Here is The Weekly View.
The Saudis may only achieve a Pyrrhic victory with this manoeuvre because the supply of oil pumped is exceeding global demand for it. Consequently, they are trying to lower global oil production, notably from US shale producers, while deterring other countries from using the same technologies to develop their own shale oil and gas production capability. Additionally, they hope to slow production from Canadian tar sands, in addition to conventional production from Russia and Iran. If achieved, this would also weaken Iran’s nuclear and territorial ambitions, which remain major concerns for Saudi Arabia.
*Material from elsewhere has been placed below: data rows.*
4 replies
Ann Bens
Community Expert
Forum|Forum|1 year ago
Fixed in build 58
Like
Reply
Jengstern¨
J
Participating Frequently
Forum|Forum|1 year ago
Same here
There is little chance of achieving these goals in the short term, because the first response of many oil producers experiencing a shortfall of cash is to produce even more oil, as we are seeing. There is little doubt that today’s oil prices for WTI and Brent crude will slow US shale production, and force some leveraged producers into receivership, although not as quickly as the Saudis hope because much of the output is hedged on futures markets. They will also deter the development of shale production in other countries. Crude oil prices in the $60 region will also weaken the economies of all significant oil exporting economies, including the Saudis, although they have more currency reserves than their rivals. Oil exporter countries may devalue but this will only cushion domestic expenditures such as subsidies and pensions, while increasing inflation and the cost of imports.
The inevitable problem for the Saudis is that when the combination of increasing global demand for oil, plus somewhat lower production of this resource actually lifts prices back above $80 a barrel, the US shale oil industry will be back in full swing, and some other countries will try to follow its example. The Saudis will have achieved little other than eroding their own cash reserves while also weakening OPEC’s influence.
The Saudis and some other Middle Eastern oil producers had strong stock markets not long ago. I would not be tempted by the current selloff.